How neural networks work
Neural networks are a type of machine learning algorithm that are modelled after the structure and function of the human brain. They consist of layers of interconnected nodes called artificial neurons that transmit signals from input data and slowly adjust the connections between the neurons based on the output error. The goal is to create a model that can make predictions or classify data based on patterns it recognises in the training data it receives.
The simplest neural network is called a perceptron and contains an input layer, a hidden layer, and an output layer. The input layer receives the data, the hidden layer performs computations and applies activation functions, and the output layer provides the predicted result. The connections between nodes have numeric weights associated with them that determine how each input impacts the output. The neural network can be trained by feeding it training datasets and running iterative optimisation algorithms called learning algorithms that gradually modify the weights to reduce the error and make more accurate predictions.
The learning process works by initialising small random weights and processing the first input from the training dataset. The output is compared to the known target value and an error amount is calculated. This error is then propagated backwards to determine how much each weight contributed to the error. The error amounts are used to adjust the weights slightly in the direction that would make the output closer to the target. Many iterations of forward and backward passes are required for the model to converge on optimised weight values that enable it to accurately map inputs to outputs for new data.
There are several key components that characterise how neural networks operate:
Architecture - The overall structure of the network including number and types of layers. Simple feedforward networks have an input layer, one or more hidden layers, and an output layer. More complex networks like convolutional neural networks and recurrent neural networks have specialised architectures.
Activation function - The mathematical formula applied to the summed weighted input of each node to produce the node's output. Common activation functions include sigmoid, tanh, and ReLU. They introduce non-linearity into the network.
Loss function - Measures how far the current predictions are from the actual target. Common loss functions include mean squared error for regression and cross-entropy loss for classification. The loss is used to generate the error signal for adjusting weights.
Optimiser - The learning algorithm that modifies the weights to minimise the loss. Common optimisation methods include stochastic gradient descent, RMSprop, Adam, and Adagrad.
Regularisation - Techniques used to prevent overfitting like L1/L2 regularisation that add a penalty equal to the sum of the weights to the loss function. Dropout randomly sets a fraction of node outputs to zero during training.

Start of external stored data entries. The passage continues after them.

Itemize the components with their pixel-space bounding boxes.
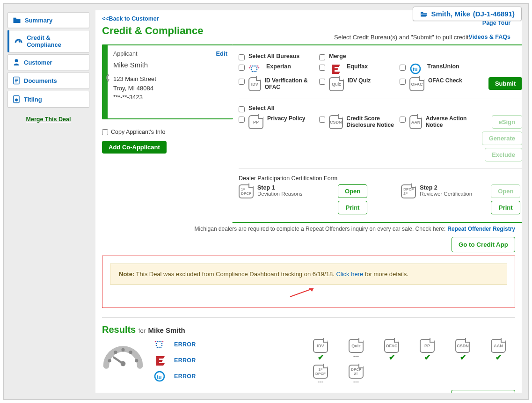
csdn-checkbox[interactable]: CSDN Credit Score Disclosure Notice bbox=[319, 115, 394, 129]
transunion-icon: tu bbox=[409, 63, 423, 74]
print-documents-button[interactable]: Print Documents bbox=[451, 390, 515, 393]
dpcf2-print-button[interactable]: Print bbox=[491, 201, 520, 214]
svg-point-11 bbox=[254, 71, 255, 73]
customer-name: Smith, Mike bbox=[431, 10, 470, 18]
svg-point-2 bbox=[15, 99, 18, 101]
equifax-icon bbox=[329, 63, 343, 74]
transunion-checkbox[interactable]: tu TransUnion bbox=[400, 63, 474, 74]
svg-point-27 bbox=[160, 341, 162, 343]
dpcf2-open-button[interactable]: Open bbox=[491, 184, 520, 198]
svg-point-24 bbox=[135, 359, 138, 362]
aan-status-icon: AAN bbox=[491, 339, 506, 353]
svg-point-32 bbox=[157, 347, 158, 348]
gauge-icon bbox=[14, 37, 23, 45]
go-to-credit-app-button[interactable]: Go to Credit App bbox=[452, 237, 515, 252]
quiz-status-icon: Quiz bbox=[349, 339, 364, 353]
main-content: <<Back to Customer Page Tour Videos & FA… bbox=[95, 10, 522, 393]
csdn-label: Credit Score Disclosure Notice bbox=[347, 115, 394, 129]
svg-text:tu: tu bbox=[157, 374, 161, 380]
dpcf-step1-sub: Deviation Reasons bbox=[257, 191, 303, 197]
folder-icon bbox=[13, 16, 21, 24]
nav-credit-label: Credit & Compliance bbox=[27, 34, 84, 48]
privacy-policy-icon: PP bbox=[248, 115, 263, 129]
dpcf-step2-label: Step 2 bbox=[420, 184, 472, 191]
svg-point-21 bbox=[114, 351, 117, 354]
idv-status-icon: IDV bbox=[313, 339, 328, 353]
svg-text:tu: tu bbox=[413, 66, 417, 72]
folder-open-icon bbox=[420, 11, 428, 17]
dpcf1-print-button[interactable]: Print bbox=[338, 201, 367, 214]
svg-point-5 bbox=[255, 66, 257, 67]
equifax-error: ERROR bbox=[174, 357, 196, 364]
person-icon bbox=[13, 59, 20, 66]
svg-point-16 bbox=[249, 67, 250, 69]
nav-documents[interactable]: Documents bbox=[7, 72, 89, 89]
applicant-address-line2: Troy, MI 48084 bbox=[113, 84, 227, 93]
document-icon bbox=[13, 76, 20, 85]
videos-faqs-link[interactable]: Videos & FAQs bbox=[469, 34, 510, 40]
sidebar: Summary Credit & Compliance Customer Doc… bbox=[7, 12, 89, 123]
select-all-docs[interactable]: Select All bbox=[239, 105, 313, 112]
applicant-address-line1: 123 Main Street bbox=[113, 74, 227, 84]
merge-deal-link[interactable]: Merge This Deal bbox=[7, 116, 89, 123]
privacy-policy-label: Privacy Policy bbox=[267, 115, 305, 122]
svg-point-29 bbox=[161, 343, 163, 344]
quiz-icon: Quiz bbox=[329, 77, 344, 91]
add-co-applicant-button[interactable]: Add Co-Applicant bbox=[102, 141, 167, 154]
experian-checkbox[interactable]: Experian bbox=[239, 63, 313, 74]
drag-handle-icon[interactable]: ▲≡▼ bbox=[106, 73, 110, 82]
dpcf1-status-icon: 1≡DPCF bbox=[313, 365, 328, 379]
svg-point-7 bbox=[256, 67, 258, 69]
note-body: This Deal was excluded from Compliance D… bbox=[134, 271, 336, 278]
select-all-docs-label: Select All bbox=[248, 105, 275, 112]
nav-summary[interactable]: Summary bbox=[7, 12, 89, 28]
merge-label: Merge bbox=[329, 53, 346, 60]
equifax-label: Equifax bbox=[347, 63, 368, 70]
idv-quiz-checkbox[interactable]: Quiz IDV Quiz bbox=[319, 77, 394, 91]
merge-checkbox[interactable]: Merge bbox=[319, 53, 394, 60]
svg-point-19 bbox=[121, 361, 126, 366]
equifax-checkbox[interactable]: Equifax bbox=[319, 63, 394, 74]
submit-button[interactable]: Submit bbox=[488, 77, 522, 90]
nav-titling-label: Titling bbox=[24, 96, 42, 103]
svg-point-3 bbox=[252, 66, 253, 67]
copy-applicant-checkbox[interactable] bbox=[102, 129, 108, 135]
aan-label: Adverse Action Notice bbox=[426, 115, 474, 129]
note-link[interactable]: Click here bbox=[336, 271, 363, 278]
nav-customer[interactable]: Customer bbox=[7, 54, 89, 70]
aan-checkbox[interactable]: AAN Adverse Action Notice bbox=[400, 115, 474, 129]
transunion-label: TransUnion bbox=[427, 63, 459, 70]
deal-id: (DJ-1-46891) bbox=[473, 10, 515, 18]
svg-point-6 bbox=[251, 67, 252, 69]
ofac-label: OFAC Check bbox=[428, 77, 462, 84]
titling-icon bbox=[13, 95, 20, 103]
edit-applicant-link[interactable]: Edit bbox=[216, 50, 227, 57]
svg-point-13 bbox=[257, 66, 259, 67]
experian-label: Experian bbox=[266, 63, 291, 70]
dpcf1-icon: 1≡DPCF bbox=[239, 184, 254, 198]
select-all-bureaus-label: Select All Bureaus bbox=[248, 53, 299, 60]
repeat-offender-link[interactable]: Repeat Offender Registry bbox=[447, 226, 515, 232]
svg-point-33 bbox=[159, 347, 160, 348]
csdn-status: ✔ bbox=[446, 353, 480, 362]
customer-badge[interactable]: Smith, Mike (DJ-1-46891) bbox=[413, 7, 522, 21]
privacy-policy-checkbox[interactable]: PP Privacy Policy bbox=[239, 115, 313, 129]
dpcf1-open-button[interactable]: Open bbox=[338, 184, 367, 198]
idv-icon: IDV bbox=[248, 77, 261, 91]
experian-result: ERROR bbox=[153, 339, 196, 350]
nav-customer-label: Customer bbox=[24, 59, 52, 66]
ofac-checkbox[interactable]: OFAC OFAC Check bbox=[400, 77, 474, 91]
esign-button[interactable]: eSign bbox=[492, 115, 522, 129]
nav-credit-compliance[interactable]: Credit & Compliance bbox=[7, 30, 89, 52]
generate-button[interactable]: Generate bbox=[482, 132, 522, 145]
nav-titling[interactable]: Titling bbox=[7, 91, 89, 108]
exclude-button[interactable]: Exclude bbox=[485, 148, 522, 161]
experian-icon bbox=[248, 63, 262, 74]
back-to-customer-link[interactable]: <<Back to Customer bbox=[102, 15, 159, 22]
nav-documents-label: Documents bbox=[24, 77, 57, 84]
instruction-text: Select Credit Bureau(s) and "Submit" to … bbox=[334, 34, 470, 41]
idv-checkbox[interactable]: IDV ID Verification & OFAC bbox=[239, 77, 313, 91]
svg-point-14 bbox=[258, 67, 260, 69]
select-all-bureaus[interactable]: Select All Bureaus bbox=[239, 53, 313, 60]
idv-label: ID Verification & OFAC bbox=[265, 77, 313, 91]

Weights and biases - The adjustable parameters optimised during training. Weights determine how much influence an input has on an output. Biases allow nodes to learn patterns more easily.
Epochs - One complete pass through the training dataset during training. Networks often require hundreds or thousands of epochs to train effectively.
Batch size - The number of training samples processed before the weights are updated. Stochastic gradient descent uses small batch sizes to smooth out fluctuations in the training data.
Learning rate - Controls the size of the weight updates after each batch. A large learning rate leads to rapid initial progress but potential instability while a small rate leads to slow steady progress.
Neural networks excel at tasks like computer vision, speech recognition, and natural language processing where there are complex high-dimensional inputs like images, audio samples, and text. The layered hierarchical feature extraction of deep neural networks allows them to learn relevant patterns from raw data without relying on hand-engineered feature extraction. They outperform traditional machine learning methods at problems with opacity, nonlinearity, dimensionality, and noise.
However, they also have significant drawbacks. They require massive training datasets and extensive computational resources. Their internal workings can be difficult to interpret and debug. Small changes in the training data can result in wildly different models. They can also overfit if not properly regularised and struggle to generalise. Security and privacy issues exist due to their reliance on large amounts of data.
Overall, neural networks offer a very flexible framework for learning complex functions. Their layered processing and use of nonlinear activation functions gives them the ability to model diverse patterns and data types. With advancements in network architectures, optimisation techniques, faster hardware, and big datasets, they have achieved state-of-the-art results across many challenging machine learning tasks. However, extensive tuning and testing is required to develop an optimal network for a given problem.